Two small identical discs, each of mass $m$, lie on a smooth horizontal plane. The discs are interconnected by a light non-deformed spring of length $l_0$ and stiffness $\kappa$. At a certain moment one of the discs is set in motion in a horizontal direction perpendicular to the spring with velocity $v_0$. If the maximum elongation of the spring in the process of motion is given as ${\epsilon }_{max}\approx \frac{xm{v}_0^2}{\kappa l_0^2}$, Find $x$

Answer 1

In the C.M. frame of the system (both the discs $+$ spring), the linear momentum of the discs are related by the relation, $\widetilde{\overrightarrow{p_1}}=-\widetilde{\overrightarrow{p_2}}$, at all moments of time.
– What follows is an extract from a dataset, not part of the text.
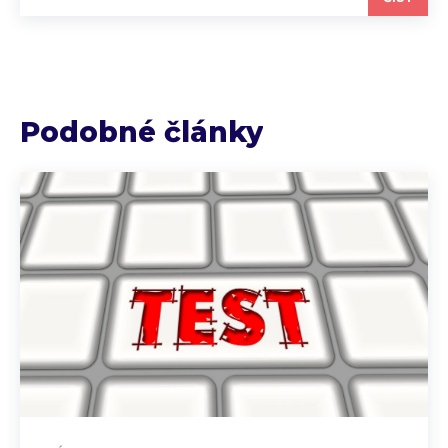
Podobné články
where ${\tilde{p}}_1={\tilde{p}}_2=\tilde{p}=\mu v_{rel}$
And the total kinetic energy of the system,
$T=\frac{1}{2}\mu v_{rel}^2$
Bearing in mind that at the moment of maximum deformation of the spring, the projection of $\overrightarrow{v_{rel}}$ along the length of the spring becomes zero, i.e. $v_{rel\left(x\right)}=0$.
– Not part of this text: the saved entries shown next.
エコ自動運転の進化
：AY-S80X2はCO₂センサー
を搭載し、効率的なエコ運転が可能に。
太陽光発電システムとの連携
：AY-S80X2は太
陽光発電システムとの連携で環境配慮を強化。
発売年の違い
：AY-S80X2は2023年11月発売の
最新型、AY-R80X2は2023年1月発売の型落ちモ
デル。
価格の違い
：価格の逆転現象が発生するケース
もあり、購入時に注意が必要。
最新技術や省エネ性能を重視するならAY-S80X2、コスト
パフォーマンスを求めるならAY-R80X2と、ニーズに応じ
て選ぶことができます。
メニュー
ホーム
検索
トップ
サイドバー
The conservation of mechanical energy of the considered system in the C.M. frame gives,
$\frac{1}{2}\left(\frac{m}{2}\right)v_0^2=\frac{1}{2}\kappa x^2+\frac{1}{2}\left(\frac{m}{2}\right)v_{rel\left(y\right)}^2$
Now from the conservation of angular momentum of the system about the C.M.,
$\frac{1}{2}\left(\frac{l_0}{2}\right)\left(\frac{m}{2}{v}_0\right)=2\left(\frac{l_0+x}{2}\right)\frac{m}{2}{v}_{rel\left(y\right)}$
or, $v_{rel\left(y\right)}=\frac{v_0{l}_0}{(l_0+x)}=v_0{(1+\frac{x}{l_0})}^{-1}\approx (1-\frac{x}{l_0})$, as $x\ll l_0$ (2)
Using (2) in (1), $\frac{1}{2}m{v}_0^2[1-{(1-\frac{x}{l_0})}^2]=\kappa x^2$
or, $\frac{1}{2}m{v}_0^2[1-{(1-\frac{2x}{l_0}+\frac{x^2}{l_0^2})}^2]=\kappa x^2$
or, $\frac{m{v}_0^{2}x}{l_0}\approx \kappa x^2$ [neglecting $\frac{x^2}{l_0^2}$]
As $x\ne 0$, thus $x=\frac{m{v}_0^2}{\kappa l_0}$